Thursday, October 25, 2012

"Laura Teacher, go to hospital!"

So I was pretty sick Monday and when I came in just as bad Tuesday, the Vice Principal strongly insisted I go to the hospital. After the regular school day, another teacher took my tutoring load and I headed to a clinic. Another teacher recommended an E.N.T. clinic specifically for sinus issues. She even drew me a map and wrote the doctor a note that listed my symptoms and said "give me a shot and medicine."

I was really tempted to withhold the note in order to avoid a shot in the butt. But, I gave the note and my Alien Registration Card (which apparently has my insurance information) to the receptionist and settled into the packed waiting room. I was anticipating a long wait, but was pleasantly surprised as people were quickly ushered back and forth from the waiting room in record time.

It was soon my turn and I was pointed back to a room filled with machines that reminded me of old movies in which the computer takes up a whole room. It was just one room; the doctor sat there while patients were brought in one by one. I sat in a dentist's chair and the doctor asked if I spoke Korean. Upon my answer, he asked some questions about my symptoms in English, then sprayed stuff in my throat and nose and poked around a bit. He told me he would give me three days' medicine and then he said, "It is finished." It took less than two minutes.

I was directed into a small limbo room where a nurse gave me a heat lamp/gun to hold up to my nose and mouth. Maybe breathing in warm air helps clear the sinuses? I have no idea, but it turned off and I was good to go.
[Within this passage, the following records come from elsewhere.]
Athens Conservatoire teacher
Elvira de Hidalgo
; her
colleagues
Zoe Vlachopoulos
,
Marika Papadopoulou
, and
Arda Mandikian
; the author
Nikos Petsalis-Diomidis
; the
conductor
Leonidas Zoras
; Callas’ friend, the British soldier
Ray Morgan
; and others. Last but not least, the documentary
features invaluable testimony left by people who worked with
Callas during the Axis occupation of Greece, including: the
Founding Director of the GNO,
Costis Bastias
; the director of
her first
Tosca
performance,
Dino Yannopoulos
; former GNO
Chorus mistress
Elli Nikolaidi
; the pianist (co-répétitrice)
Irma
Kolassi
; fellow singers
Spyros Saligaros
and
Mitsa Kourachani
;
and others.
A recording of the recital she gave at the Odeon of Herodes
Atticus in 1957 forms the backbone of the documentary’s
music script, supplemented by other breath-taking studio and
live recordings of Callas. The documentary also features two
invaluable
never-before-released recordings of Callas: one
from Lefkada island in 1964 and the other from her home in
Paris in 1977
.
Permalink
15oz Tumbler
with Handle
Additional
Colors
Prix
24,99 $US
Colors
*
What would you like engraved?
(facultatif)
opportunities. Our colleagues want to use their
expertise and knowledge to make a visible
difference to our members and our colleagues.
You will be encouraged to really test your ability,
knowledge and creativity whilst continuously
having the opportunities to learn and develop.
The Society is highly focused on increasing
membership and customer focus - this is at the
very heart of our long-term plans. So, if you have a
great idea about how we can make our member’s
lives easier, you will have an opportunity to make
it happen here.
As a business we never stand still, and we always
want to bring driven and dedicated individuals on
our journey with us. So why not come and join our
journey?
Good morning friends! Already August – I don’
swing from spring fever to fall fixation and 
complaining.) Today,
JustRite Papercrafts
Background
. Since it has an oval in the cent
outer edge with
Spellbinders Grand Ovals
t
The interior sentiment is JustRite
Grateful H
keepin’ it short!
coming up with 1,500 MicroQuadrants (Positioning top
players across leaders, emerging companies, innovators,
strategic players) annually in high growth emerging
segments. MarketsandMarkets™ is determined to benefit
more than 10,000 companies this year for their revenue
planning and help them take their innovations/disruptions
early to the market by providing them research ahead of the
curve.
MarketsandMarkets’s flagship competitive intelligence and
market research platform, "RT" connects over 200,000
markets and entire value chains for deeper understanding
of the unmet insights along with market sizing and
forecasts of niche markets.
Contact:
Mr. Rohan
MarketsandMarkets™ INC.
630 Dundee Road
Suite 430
I paid less than three dollars and grabbed my prescription.

Afterwards, I took the prescription to the pharmacy I had visited Monday after school and waited about ten minutes for my pills. They were packaged in tear-away baggies designated for morning, lunchtime, and night. She even separated the lunchtime ones since I would be taking those at work. Oh, and the super cute pharmacy ajumma (grandma) wrote "Lunch" on the bag for me.


Overall, being sick here has been easier than being sick at home: doctors and medicines are cheaper, there are more choices, and offices seem to be run more efficiently (based on this visit and my trip to the hospital for my medical exam back in August). The big downside for me, however, was that I didn't know what was happening most of the time. I don't like that I'm taking medicine that I have no information about. But, since I got the prescription, I have been getting better every day, so I guess I'll just keep taking the mystery medication and hope for the best!

Monday, October 22, 2012

In sickness and in health

So today was pretty miserable due to my headache, extremely runny nose, and Korea's general lack of Kleenex. For some reason, I've found most people and places consider napkins or toilet paper to double as a nose-blowing receptacle. It's convenient, but a little rough on the nose.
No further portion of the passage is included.